**Task requirements**. Pick out and copy every line below that has the word "квадратная".
*** Opening Extracted data ***
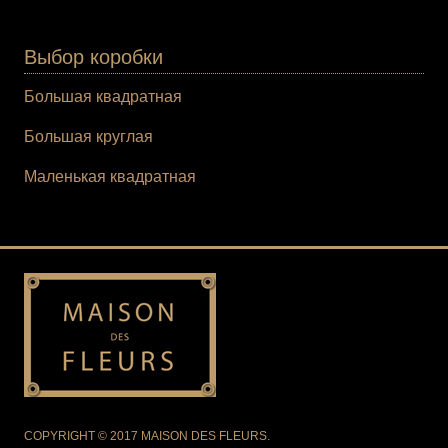
Выбор коробки
Большая квадратная
Большая круглая
Маленькая квадратная
COPYRIGHT © 2017 MAISON DES FLEURS.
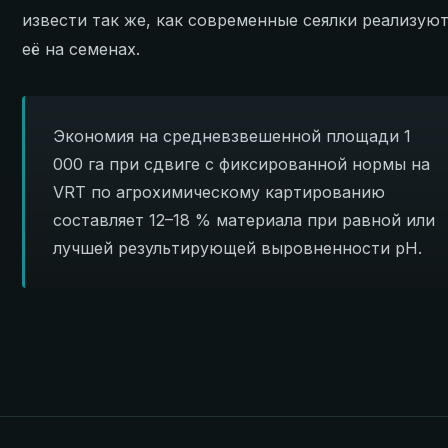
извести так же, как современные сеялки реализую
её на семенах.
Экономия на средневзвешенной площади 1
000 га при сдвиге с фиксированной нормы на
VRT по агрохимическому картированию
составляет 12–18 % материала при равной или
лучшей результирующей выровненности pH.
*** Closing Extracted data ***
**Task answer**.
Большая квадратная
Маленькая квадратная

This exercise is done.